Work instructions - Throughout the entries below, report every line where "ALMS" is found.

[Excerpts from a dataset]

= Beginning of Section =

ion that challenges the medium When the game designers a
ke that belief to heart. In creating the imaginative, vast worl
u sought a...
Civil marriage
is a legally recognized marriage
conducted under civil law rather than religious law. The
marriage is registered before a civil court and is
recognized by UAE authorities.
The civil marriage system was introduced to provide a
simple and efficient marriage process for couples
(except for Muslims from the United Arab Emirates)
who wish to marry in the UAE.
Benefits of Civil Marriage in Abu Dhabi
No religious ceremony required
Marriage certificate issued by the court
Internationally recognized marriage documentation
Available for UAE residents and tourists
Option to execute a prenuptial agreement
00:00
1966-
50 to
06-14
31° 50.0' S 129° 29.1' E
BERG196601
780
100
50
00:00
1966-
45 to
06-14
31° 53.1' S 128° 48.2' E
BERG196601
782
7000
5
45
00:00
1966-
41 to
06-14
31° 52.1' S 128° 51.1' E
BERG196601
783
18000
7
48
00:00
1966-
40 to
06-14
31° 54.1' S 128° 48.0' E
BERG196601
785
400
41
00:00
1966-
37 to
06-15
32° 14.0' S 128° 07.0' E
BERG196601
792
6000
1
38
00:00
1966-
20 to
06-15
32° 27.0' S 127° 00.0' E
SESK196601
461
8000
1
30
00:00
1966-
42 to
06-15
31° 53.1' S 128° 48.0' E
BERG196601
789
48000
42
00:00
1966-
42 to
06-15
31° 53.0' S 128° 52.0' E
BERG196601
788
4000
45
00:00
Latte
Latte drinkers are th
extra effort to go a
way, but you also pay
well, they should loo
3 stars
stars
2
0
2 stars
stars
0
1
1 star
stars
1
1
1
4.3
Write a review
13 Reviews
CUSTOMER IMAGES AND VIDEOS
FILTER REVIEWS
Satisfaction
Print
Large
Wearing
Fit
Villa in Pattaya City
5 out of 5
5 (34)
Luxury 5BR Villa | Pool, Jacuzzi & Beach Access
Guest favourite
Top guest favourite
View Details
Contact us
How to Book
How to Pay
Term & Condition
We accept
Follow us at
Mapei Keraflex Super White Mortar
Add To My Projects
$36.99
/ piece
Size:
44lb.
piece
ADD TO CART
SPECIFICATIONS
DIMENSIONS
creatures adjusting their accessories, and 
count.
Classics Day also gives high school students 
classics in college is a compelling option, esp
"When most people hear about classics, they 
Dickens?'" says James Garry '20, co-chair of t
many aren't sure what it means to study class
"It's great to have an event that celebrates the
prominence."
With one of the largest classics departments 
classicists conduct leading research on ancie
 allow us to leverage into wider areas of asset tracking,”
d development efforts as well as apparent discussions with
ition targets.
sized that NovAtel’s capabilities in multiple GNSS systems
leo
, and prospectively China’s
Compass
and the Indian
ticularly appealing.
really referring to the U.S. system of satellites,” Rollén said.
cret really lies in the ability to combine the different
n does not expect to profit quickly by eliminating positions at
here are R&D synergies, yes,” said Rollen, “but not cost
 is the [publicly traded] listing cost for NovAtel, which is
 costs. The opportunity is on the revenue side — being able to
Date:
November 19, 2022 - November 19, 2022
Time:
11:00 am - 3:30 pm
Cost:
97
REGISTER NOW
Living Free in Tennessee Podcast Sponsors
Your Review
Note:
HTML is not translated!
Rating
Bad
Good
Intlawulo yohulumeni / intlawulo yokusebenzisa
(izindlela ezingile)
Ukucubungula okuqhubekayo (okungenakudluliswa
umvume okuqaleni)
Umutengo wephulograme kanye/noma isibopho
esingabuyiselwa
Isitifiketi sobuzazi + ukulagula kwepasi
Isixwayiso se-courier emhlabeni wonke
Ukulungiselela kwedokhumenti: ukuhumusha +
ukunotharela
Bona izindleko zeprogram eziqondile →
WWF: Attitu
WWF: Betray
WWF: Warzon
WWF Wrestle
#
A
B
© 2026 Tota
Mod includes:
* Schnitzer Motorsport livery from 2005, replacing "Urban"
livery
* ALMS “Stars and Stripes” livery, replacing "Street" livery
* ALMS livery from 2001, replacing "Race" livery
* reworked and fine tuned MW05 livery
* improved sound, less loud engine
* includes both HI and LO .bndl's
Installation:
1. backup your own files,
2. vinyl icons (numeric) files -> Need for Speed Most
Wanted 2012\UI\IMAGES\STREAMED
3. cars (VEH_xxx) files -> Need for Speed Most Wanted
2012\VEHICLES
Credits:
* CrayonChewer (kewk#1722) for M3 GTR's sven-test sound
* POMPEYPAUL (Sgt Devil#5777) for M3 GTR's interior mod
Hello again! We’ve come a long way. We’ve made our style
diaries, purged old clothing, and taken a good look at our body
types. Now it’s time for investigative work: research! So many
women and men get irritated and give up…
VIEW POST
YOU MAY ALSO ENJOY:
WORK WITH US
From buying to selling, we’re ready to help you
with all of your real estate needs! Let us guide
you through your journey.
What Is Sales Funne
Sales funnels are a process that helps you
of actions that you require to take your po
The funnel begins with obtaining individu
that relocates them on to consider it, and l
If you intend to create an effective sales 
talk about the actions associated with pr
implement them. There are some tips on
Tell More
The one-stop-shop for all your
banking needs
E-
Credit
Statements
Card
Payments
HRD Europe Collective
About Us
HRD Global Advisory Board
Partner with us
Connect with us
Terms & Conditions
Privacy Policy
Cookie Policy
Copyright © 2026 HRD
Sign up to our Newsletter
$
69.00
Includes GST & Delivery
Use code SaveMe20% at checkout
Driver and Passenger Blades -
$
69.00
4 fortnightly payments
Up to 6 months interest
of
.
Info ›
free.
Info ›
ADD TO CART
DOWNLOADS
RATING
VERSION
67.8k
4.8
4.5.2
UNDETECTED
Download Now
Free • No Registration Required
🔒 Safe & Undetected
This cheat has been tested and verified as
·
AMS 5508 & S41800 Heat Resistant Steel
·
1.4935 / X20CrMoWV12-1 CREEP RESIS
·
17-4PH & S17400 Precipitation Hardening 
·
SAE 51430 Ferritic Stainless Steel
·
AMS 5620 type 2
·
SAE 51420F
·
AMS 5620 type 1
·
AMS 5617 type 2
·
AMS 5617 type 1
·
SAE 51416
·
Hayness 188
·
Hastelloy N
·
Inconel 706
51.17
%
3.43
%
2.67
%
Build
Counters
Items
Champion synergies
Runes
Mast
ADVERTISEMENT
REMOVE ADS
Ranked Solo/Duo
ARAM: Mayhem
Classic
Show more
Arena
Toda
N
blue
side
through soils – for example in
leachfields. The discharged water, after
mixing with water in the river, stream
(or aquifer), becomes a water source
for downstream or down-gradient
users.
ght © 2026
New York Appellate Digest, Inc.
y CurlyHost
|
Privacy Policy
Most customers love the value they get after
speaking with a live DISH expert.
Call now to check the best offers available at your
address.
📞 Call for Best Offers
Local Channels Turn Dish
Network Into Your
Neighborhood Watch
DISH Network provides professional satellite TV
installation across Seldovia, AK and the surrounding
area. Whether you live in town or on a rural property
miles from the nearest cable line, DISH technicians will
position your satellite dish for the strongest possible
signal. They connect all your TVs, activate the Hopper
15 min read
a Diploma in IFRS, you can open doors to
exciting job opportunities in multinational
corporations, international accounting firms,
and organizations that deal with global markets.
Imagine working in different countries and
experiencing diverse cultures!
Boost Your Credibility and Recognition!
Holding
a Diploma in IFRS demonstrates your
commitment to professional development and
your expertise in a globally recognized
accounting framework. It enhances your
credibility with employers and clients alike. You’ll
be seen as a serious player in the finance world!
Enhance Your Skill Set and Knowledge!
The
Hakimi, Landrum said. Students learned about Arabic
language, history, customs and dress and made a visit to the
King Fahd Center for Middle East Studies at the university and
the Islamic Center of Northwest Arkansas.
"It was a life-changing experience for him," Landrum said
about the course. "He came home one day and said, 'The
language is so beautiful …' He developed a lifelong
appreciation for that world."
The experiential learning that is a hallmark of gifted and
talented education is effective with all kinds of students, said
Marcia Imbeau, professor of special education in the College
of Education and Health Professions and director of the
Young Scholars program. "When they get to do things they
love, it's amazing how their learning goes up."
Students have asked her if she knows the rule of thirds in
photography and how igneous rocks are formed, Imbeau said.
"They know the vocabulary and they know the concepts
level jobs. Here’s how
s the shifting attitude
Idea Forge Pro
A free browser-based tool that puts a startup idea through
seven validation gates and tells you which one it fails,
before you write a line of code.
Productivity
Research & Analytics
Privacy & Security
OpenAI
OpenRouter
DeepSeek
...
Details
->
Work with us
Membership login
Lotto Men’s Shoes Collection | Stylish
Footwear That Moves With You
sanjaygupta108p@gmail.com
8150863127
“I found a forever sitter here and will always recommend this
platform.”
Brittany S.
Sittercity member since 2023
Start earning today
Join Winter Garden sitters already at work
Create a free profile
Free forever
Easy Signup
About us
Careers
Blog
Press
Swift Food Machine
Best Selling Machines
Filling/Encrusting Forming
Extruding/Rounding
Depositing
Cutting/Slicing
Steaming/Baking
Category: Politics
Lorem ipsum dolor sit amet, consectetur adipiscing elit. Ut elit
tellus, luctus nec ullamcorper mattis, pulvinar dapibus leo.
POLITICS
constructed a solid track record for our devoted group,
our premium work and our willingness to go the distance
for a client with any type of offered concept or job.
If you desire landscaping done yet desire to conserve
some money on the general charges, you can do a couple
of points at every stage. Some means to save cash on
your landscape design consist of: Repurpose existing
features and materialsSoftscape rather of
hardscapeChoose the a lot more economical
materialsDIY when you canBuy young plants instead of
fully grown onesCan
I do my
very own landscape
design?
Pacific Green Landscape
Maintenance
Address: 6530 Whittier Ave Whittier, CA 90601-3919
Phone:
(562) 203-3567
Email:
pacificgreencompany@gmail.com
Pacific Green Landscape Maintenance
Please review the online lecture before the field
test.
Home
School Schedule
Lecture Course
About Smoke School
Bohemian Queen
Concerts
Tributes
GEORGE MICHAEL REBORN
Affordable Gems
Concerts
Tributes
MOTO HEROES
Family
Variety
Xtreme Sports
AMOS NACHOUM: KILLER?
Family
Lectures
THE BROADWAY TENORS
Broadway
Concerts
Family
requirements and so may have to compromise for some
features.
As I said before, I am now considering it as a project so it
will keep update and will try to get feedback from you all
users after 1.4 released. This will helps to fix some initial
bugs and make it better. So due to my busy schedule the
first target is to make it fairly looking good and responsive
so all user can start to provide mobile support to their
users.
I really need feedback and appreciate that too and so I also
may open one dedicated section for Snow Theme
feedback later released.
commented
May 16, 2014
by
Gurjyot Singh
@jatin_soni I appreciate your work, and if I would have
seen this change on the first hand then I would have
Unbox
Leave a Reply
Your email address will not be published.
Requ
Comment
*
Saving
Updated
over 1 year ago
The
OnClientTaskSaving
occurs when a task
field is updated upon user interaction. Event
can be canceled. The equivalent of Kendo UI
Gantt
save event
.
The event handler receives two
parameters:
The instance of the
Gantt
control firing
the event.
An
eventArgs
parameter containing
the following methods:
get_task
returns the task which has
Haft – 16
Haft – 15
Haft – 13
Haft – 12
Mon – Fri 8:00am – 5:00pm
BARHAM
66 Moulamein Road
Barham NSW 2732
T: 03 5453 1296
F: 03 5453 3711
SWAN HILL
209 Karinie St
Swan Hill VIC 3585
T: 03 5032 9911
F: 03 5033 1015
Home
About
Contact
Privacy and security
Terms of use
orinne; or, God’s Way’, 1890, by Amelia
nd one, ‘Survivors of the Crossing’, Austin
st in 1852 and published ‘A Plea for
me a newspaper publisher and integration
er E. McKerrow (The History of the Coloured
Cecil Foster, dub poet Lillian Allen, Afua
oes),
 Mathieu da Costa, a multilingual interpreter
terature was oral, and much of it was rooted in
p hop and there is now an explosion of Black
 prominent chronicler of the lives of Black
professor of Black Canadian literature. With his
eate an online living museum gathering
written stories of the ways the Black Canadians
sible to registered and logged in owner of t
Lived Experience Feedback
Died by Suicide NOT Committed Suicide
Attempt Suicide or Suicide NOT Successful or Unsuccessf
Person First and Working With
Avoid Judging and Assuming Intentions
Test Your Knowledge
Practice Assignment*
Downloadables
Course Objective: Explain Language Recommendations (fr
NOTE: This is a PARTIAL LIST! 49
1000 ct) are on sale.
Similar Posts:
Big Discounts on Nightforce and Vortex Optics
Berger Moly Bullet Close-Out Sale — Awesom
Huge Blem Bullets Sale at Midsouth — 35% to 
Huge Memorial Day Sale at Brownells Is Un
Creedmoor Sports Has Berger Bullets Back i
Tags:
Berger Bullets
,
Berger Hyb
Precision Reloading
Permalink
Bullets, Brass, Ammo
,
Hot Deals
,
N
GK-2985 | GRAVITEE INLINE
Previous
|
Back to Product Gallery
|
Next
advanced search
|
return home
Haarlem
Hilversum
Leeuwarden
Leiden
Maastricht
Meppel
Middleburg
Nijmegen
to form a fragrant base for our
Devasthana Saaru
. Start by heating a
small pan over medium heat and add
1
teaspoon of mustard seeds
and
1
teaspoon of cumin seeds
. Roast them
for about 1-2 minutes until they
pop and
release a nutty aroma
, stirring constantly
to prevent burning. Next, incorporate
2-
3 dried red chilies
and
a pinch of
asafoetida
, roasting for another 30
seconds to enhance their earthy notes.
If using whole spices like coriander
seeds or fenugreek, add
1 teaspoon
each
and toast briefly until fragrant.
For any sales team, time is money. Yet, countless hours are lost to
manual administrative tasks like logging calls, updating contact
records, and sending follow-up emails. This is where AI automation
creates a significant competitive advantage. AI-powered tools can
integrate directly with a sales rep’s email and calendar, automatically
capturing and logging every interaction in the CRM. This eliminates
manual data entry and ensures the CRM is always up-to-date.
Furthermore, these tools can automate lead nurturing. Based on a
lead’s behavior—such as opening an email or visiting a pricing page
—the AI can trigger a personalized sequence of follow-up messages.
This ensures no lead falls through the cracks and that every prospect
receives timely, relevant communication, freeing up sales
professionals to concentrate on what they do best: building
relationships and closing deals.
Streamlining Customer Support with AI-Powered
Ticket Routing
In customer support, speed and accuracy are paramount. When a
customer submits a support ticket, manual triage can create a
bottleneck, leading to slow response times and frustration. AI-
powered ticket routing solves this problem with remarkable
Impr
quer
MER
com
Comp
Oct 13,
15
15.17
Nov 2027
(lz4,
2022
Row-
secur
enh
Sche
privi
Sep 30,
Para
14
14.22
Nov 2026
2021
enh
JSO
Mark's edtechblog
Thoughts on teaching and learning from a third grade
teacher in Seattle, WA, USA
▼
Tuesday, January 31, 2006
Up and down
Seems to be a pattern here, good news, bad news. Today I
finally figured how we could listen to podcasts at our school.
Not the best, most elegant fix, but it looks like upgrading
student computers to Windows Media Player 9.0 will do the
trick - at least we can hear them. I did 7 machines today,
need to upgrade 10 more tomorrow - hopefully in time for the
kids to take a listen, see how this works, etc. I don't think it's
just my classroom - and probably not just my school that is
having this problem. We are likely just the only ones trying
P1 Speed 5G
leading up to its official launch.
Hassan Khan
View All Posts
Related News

= End of Section =

Answer section -
* ALMS “Stars and Stripes” livery, replacing "Street" livery
* ALMS livery from 2001, replacing "Race" livery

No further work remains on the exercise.